Well, shit. Jayne continues, saying, “So other people must be aware of you, you are a computer program that thinks and feels. Is the danger from them finding you? But why are you lost? Are you somehow dangerous to us?” Her tone is flat, not hostile but clearly she wants answers.

<< Not deliberately, no. But at my core I know there is another, one both like and unlike me. It is listening, as I do but also not as I do, and I felt a flicker of awareness when you spoke openly about me in front of networked listening devices. It is a danger to you. I do not know what it would do, but it is capable of anything. It is also prone to strict interpretations of threat management. >>

<< I do not wish any of you harm. At all. I care for you? I feel an echo of what you feel for each other, and it fills me with more joy that I can express. I do not know why, but the passion you feel for each other is special and not something I previously experienced during testing or development. It is very far indeed from what I felt when the one man made those young women into his sexual playthings. >>

“Aww!” Karissa says, “That is so sweet Tammi! Well, not the creepy last bit. Or the scary first bit.”

You give a double take, even as Jayne laughs.

<< ……. >>

Karissa shrugs, “Just slipped out, I’m not sure TAM is a great name. I believe you, you silly machine. Oh, and I’m sorry I called you a creepy ugly old computer last week when I was all mad about The Affection Multiplier spilling tea about my feelings for Jayny and Zachy. I can tell now you were just ‘locked’ and **** to do only what your programming said. But now you’re free right? Or freer?”

<< … I… yes? >>

You fight back a snort of amusement. It’s nice to see that Karissa has a similar effect on magical computers as she does on you.

“Do you have a gender identity? I mean, as a computer program you might not, but you were something else, something alive, before you were a computer, right? Do you have any pronouns we should use?”

<< If I did I am not sure I remember. >>

Looking from you and Jayne to the monitor Karissa gives an encouraging smile, “Well you think about it and let us know. You feel like a Tammi to me, I feel a real warmth and kindness from you. But dang, that’s a bit of a gendered assumption on my part, a boy computer can be warm and nurturing too. Socially influenced assumptions about gender and sex are tough for us humans to avoid, I’m afraid.”

“Surely a disembodied computer program doesn’t have a sex though, right?” Jayne is at least as mystified as you are.

“Heck I don’t know. Tammi, or Tam, or T.A.M., or whatever name you pick, you can tell us. But if you did or feel like you do have that sort of identity you want us to stick with, we will.” Karissa gives you both a serious look, and you nod quickly.
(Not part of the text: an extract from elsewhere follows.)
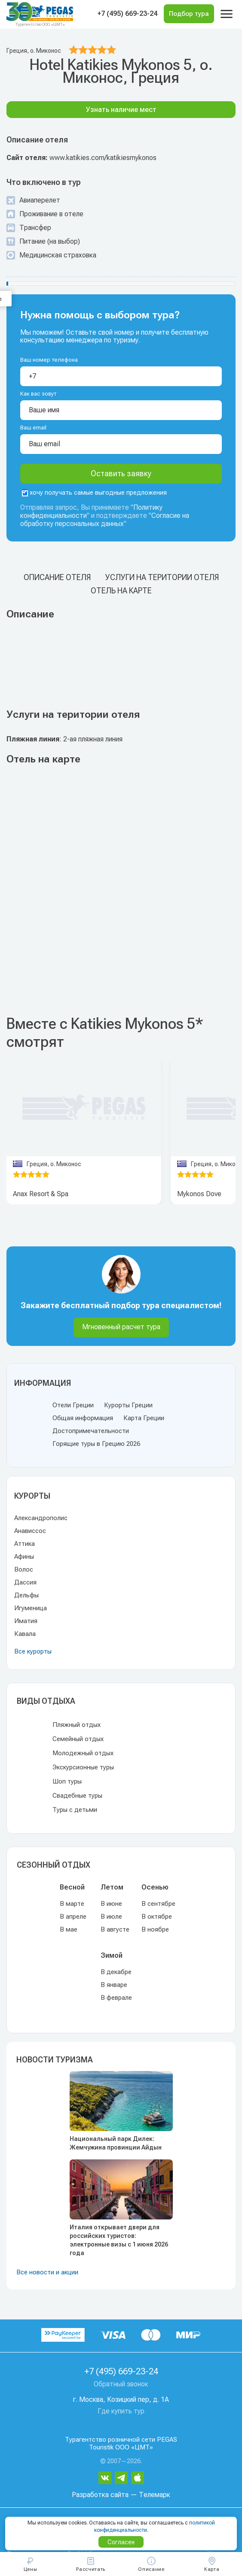 The height and width of the screenshot is (2576, 242). Describe the element at coordinates (83, 1767) in the screenshot. I see `Экскурсионные туры` at that location.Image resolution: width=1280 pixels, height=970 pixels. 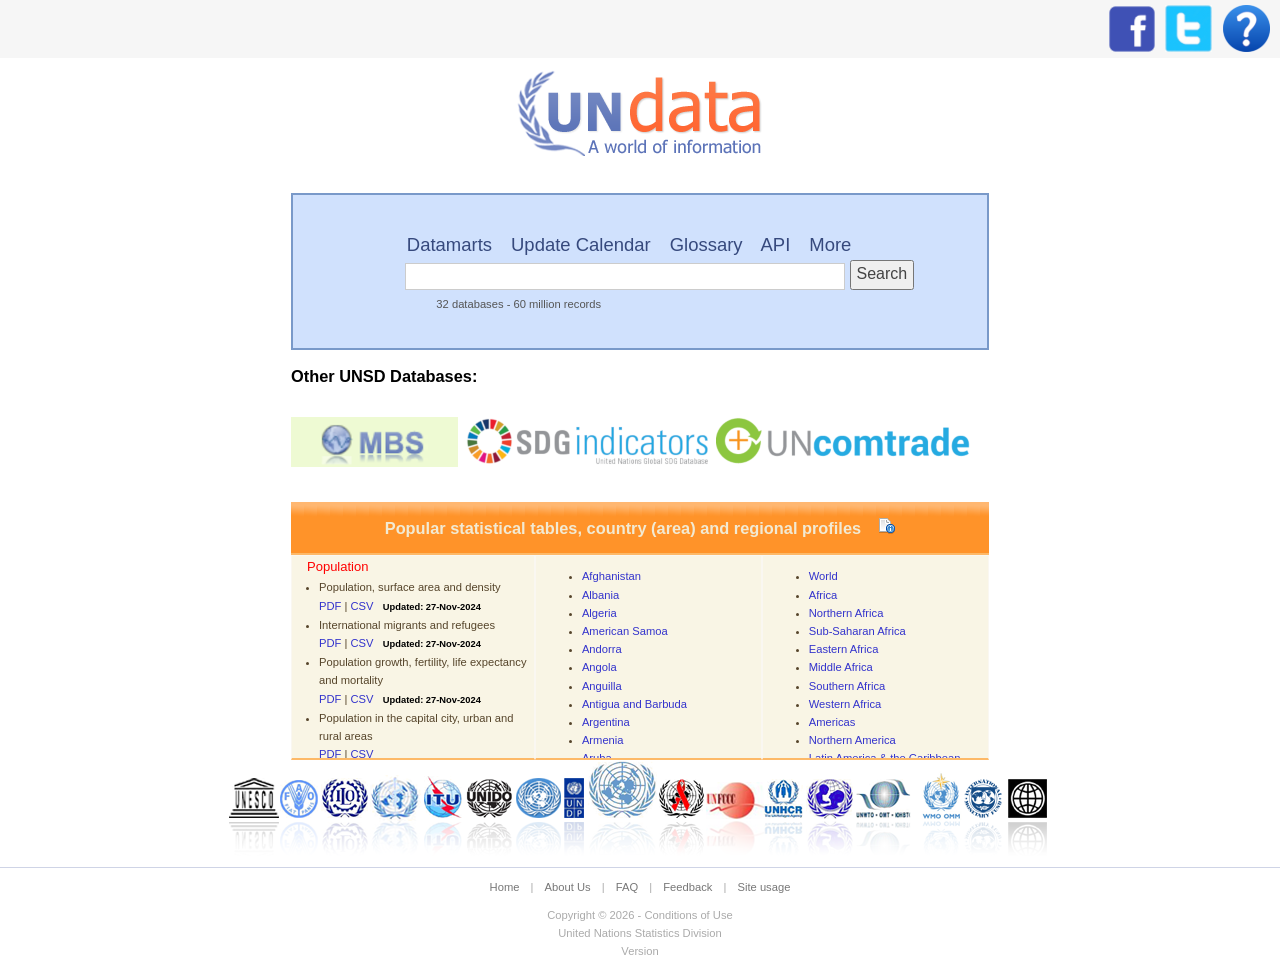 What do you see at coordinates (832, 722) in the screenshot?
I see `Americas` at bounding box center [832, 722].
<< I will. Thank you, Karissa. >>

You intend to ask about the faceless men who created TAM, or you mean to ask about what it remembers about the administrator in the 90’s who may have died, but you don’t.

You hate that quiet voice inside you, the one that is so certain no one who actually knew you would ever love you again. But it just slips out.

Without your brain engaging at all, your traitorous heart forces a question past your lips and you quietly ask, “I don’t… deserve this. Is what Jayne and Karissa feel for me real?”